Arithmetic circuit for the first solution of distributed CSPs with cryptographic multi-party computations

A large class of problems like meeting scheduling, negotiation, or different types of coordination, can be formulated in terms of agents, variables, and constraints (i.e. predicates) on those variables. Distributed Constraint Satisfaction (DisCSP) is a framework addressing such general problems, namely defined in terms of a set of agents, variables, and constraints that the different agents enforce. Developing general algorithms for DisCSPs yield a basic solution for each of those problems. Each participant has its own constraint satisfaction problem, private concerns that should remain as secret as possible.

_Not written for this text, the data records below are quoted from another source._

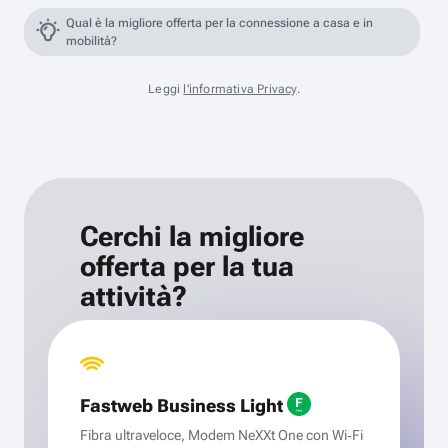
Qual è la migliore offerta per la connessione a casa e in
mobilità?
Leggi
l'informativa Privacy
.
Cerchi la migliore
offerta per la tua
attività?
Fastweb Business Light
Fibra ultraveloce, Modem NeXXt One con Wi‑Fi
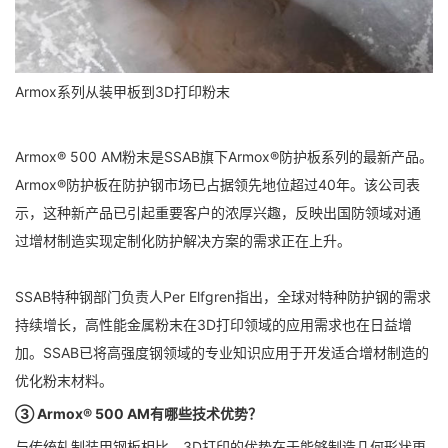
Armox系列从装甲板到3D打印粉末
Armox® 500 AM粉末是SSAB旗下Armox®防护板系列的最新产品。
Armox®防护板在防护钢市场已占据领先地位超过40年。该公司表
示，这种新产品已引起重要客户的浓厚兴趣，反映出国防领域对通
过增材制造实现定制化防护解决方案的需求正在上升。
SSAB特种钢部门负责人Per Elfgren指出，全球对特种防护钢的需求
持续增长，高性能金属粉末在3D打印领域的应用需求也在日益增
加。SSAB已将高强度钢领域的专业知识应用于开发适合增材制造的
优化粉末材料。
③ Armox® 500 AM有哪些技术优势？
与传统轧制装甲钢板相比，3D打印的优势在于能够制造几何形状更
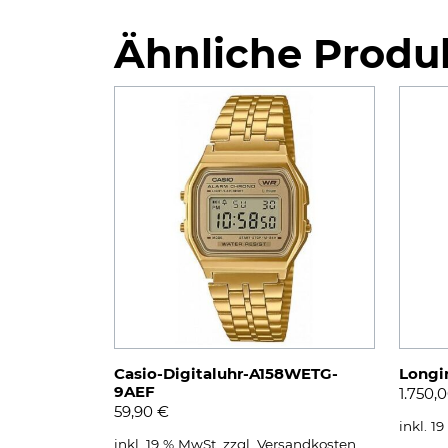
Ähnliche Produ
Casio-Digitaluhr-A158WETG-
Longi
9AEF
1.750,
59,90
€
inkl. 1
inkl. 19 % MwSt.
zzgl.
Versandkosten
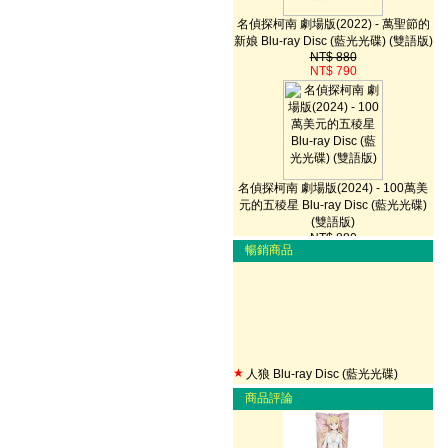
名偵探柯南 劇場版(2022) - 萬聖節的
新娘 Blu-ray Disc (藍光光碟) (雙語版)
NT$ 880
NT$ 790
名偵探柯南 劇場版(2024) - 100萬美
元的五稜星 Blu-ray Disc (藍光光碟)
(雙語版)
NT$ 880
NT$ 820
暢銷商品
名偵探柯南 劇場版1997 - 2023 29片
大全集 DVD
★
人狼 Blu-ray Disc (藍光光碟)
NT$ 16,590
商品評論
NT$ 12,100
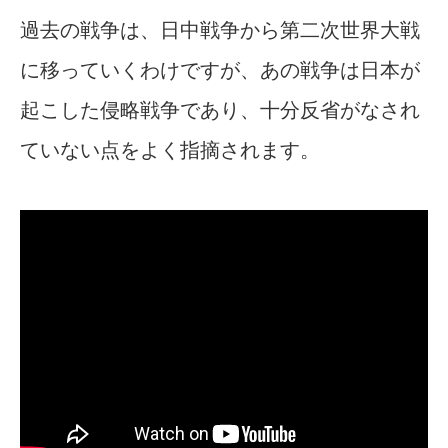
過去の戦争は、日中戦争から第二次世界大戦
に移っていくわけですが、あの戦争は日本が
起こした侵略戦争であり、十分反省がなされ
ていない点をよく指摘されます。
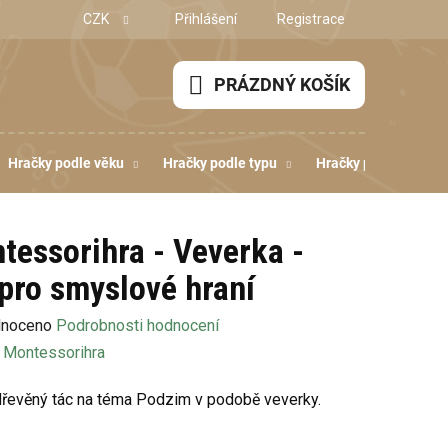
CZK
Přihlášení
Registrace
PRÁZDNÝ KOŠÍK
NÁKUPNÍ
KOŠÍK
Hračky podle věku
Hračky podle typu
Hračky podle dovedn
tessorihra - Veverka -
 pro smyslové hraní
né
noceno
Podrobnosti hodnocení
ení
:
Montessorihra
u
 dřevěný tác na téma Podzim v podobě veverky.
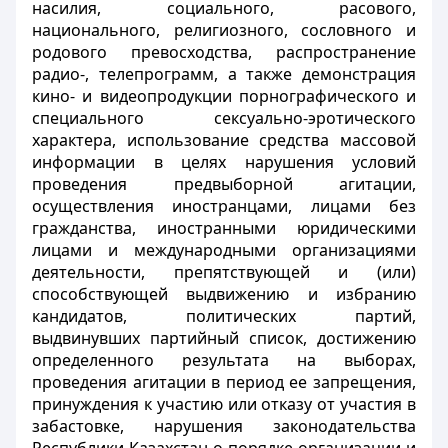
насилия, социального, расового,
национального, религиозного, сословного и
родового превосходства, распространение
радио-, телепрограмм, а также демонстрация
кино- и видеопродукции порнографического и
специального сексуально-эротического
характера, использование средства массовой
информации в целях нарушения условий
проведения предвыборной агитации,
осуществления иностранцами, лицами без
гражданства, иностранными юридическими
лицами и международными организациями
деятельности, препятствующей и (или)
способствующей выдвижению и избранию
кандидатов, политических партий,
выдвинувших партийный список, достижению
определенного результата на выборах,
проведения агитации в период ее запрещения,
принуждения к участию или отказу от участия в
забастовке, нарушения законодательства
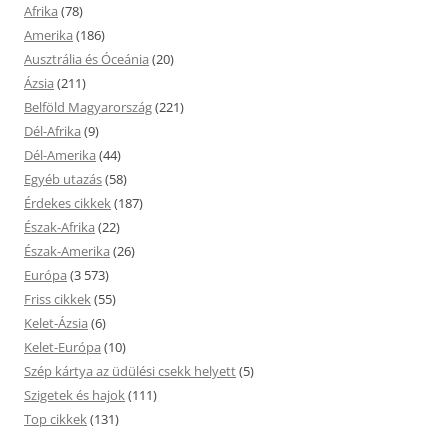
Afrika
(78)
Amerika
(186)
Ausztrália és Óceánia
(20)
Ázsia
(211)
Belföld Magyarország
(221)
Dél-Afrika
(9)
Dél-Amerika
(44)
Egyéb utazás
(58)
Érdekes cikkek
(187)
Észak-Afrika
(22)
Észak-Amerika
(26)
Európa
(3 573)
Friss cikkek
(55)
Kelet-Ázsia
(6)
Kelet-Európa
(10)
Szép kártya az üdülési csekk helyett
(5)
Szigetek és hajok
(111)
Top cikkek
(131)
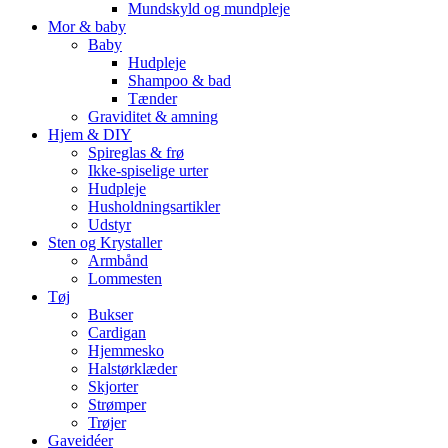
Mundskyld og mundpleje
Mor & baby
Baby
Hudpleje
Shampoo & bad
Tænder
Graviditet & amning
Hjem & DIY
Spireglas & frø
Ikke-spiselige urter
Hudpleje
Husholdningsartikler
Udstyr
Sten og Krystaller
Armbånd
Lommesten
Tøj
Bukser
Cardigan
Hjemmesko
Halstørklæder
Skjorter
Strømper
Trøjer
Gaveidéer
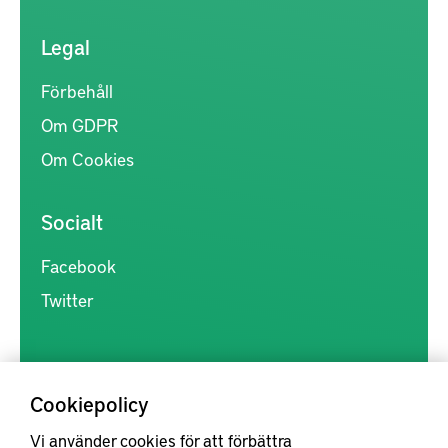
Legal
Förbehåll
Om GDPR
Om Cookies
Socialt
Facebook
Twitter
Cookiepolicy
Vi använder cookies för att förbättra
Kunskapsförmedlingen är en samlingsplats för svensk forskning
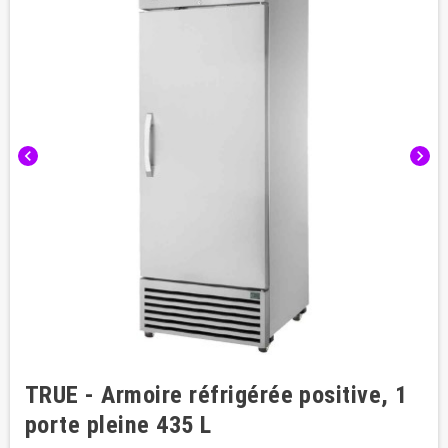
chevron_left
chevron_right
TRUE - Armoire réfrigérée positive, 1
porte pleine 435 L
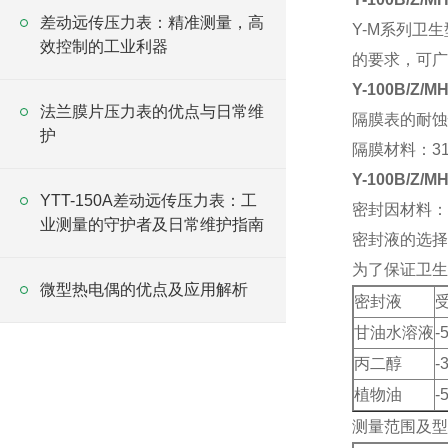
差动远传压力表：精准测量，高
Y-M系列卫
效控制的工业利器
的要求，可广
Y-100B/Z
法兰膜片压力表的优点与日常维
隔膜表的耐蚀
护
隔膜材料：31
Y-100B/Z
YTT-150A差动远传压力表：工
密封因材料：
业测量的守护者及日常维护指南
密封液的选择
为了保证卫生
微型热电偶的优点及应用解析
密封液
甘油水溶液
-
丙二醇
-
植物油
-
测量范围及型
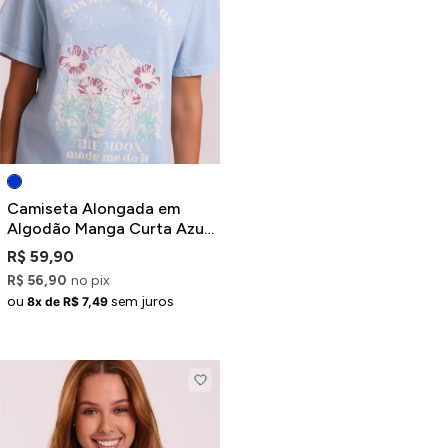
Camiseta Alongada em
Algodão Manga Curta Azul
Estampa Cosmic Feelings
R$ 59,90
R$ 56,90
no pix
ou
sem juros
8x de R$ 7,49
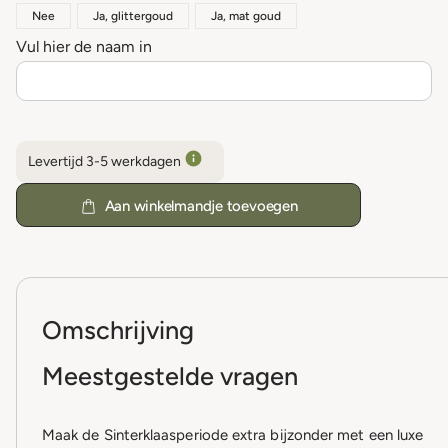
Nee
Ja, glittergoud
Ja, mat goud
Vul hier de naam in
Levertijd 3-5 werkdagen
Aan winkelmandje toevoegen
Omschrijving
Meestgestelde vragen
Maak de Sinterklaasperiode extra bijzonder met een luxe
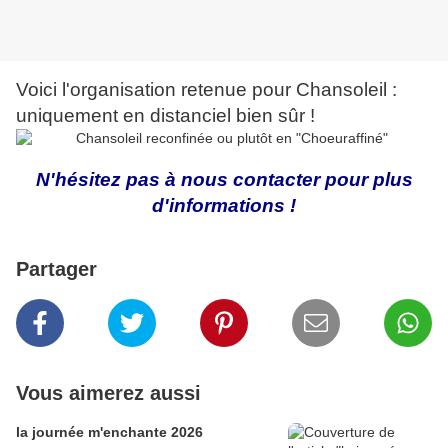
Voici l'organisation retenue pour Chansoleil :
uniquement en distanciel bien sûr !
N'hésitez pas à nous contacter pour plus
d'informations !
Partager
Vous aimerez aussi
la journée m'enchante 2026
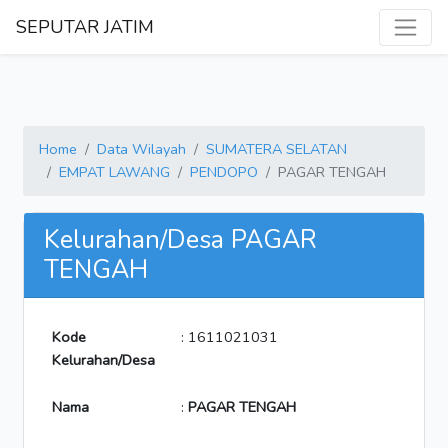
SEPUTAR JATIM
Home
Data Wilayah
SUMATERA SELATAN
EMPAT LAWANG
PENDOPO
PAGAR TENGAH
Kelurahan/Desa PAGAR
TENGAH
Kode
: 1611021031
Kelurahan/Desa
Nama
:
PAGAR TENGAH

Resources may be shared and cause the need for cooperation. We consider the case where privacy is an overwhelming requirement and we assume that any majority of the participants are incorruptible. Namely, given n participants, at least an n/2 unknown subset of them are trustworthy and not corrupted by attackers. This is a common assumption in cryptographic multi-party-computations, known as one of the threshold schemes. This work shows how a solution of a general DisCSP can be found securely by the owners of the problem without appealing to any trusted servers. The constraints are shared with Shamir's secret sharing scheme, transforming the DisCSP into a shared constraint satisfaction problem. An algorithm for such problems is developed.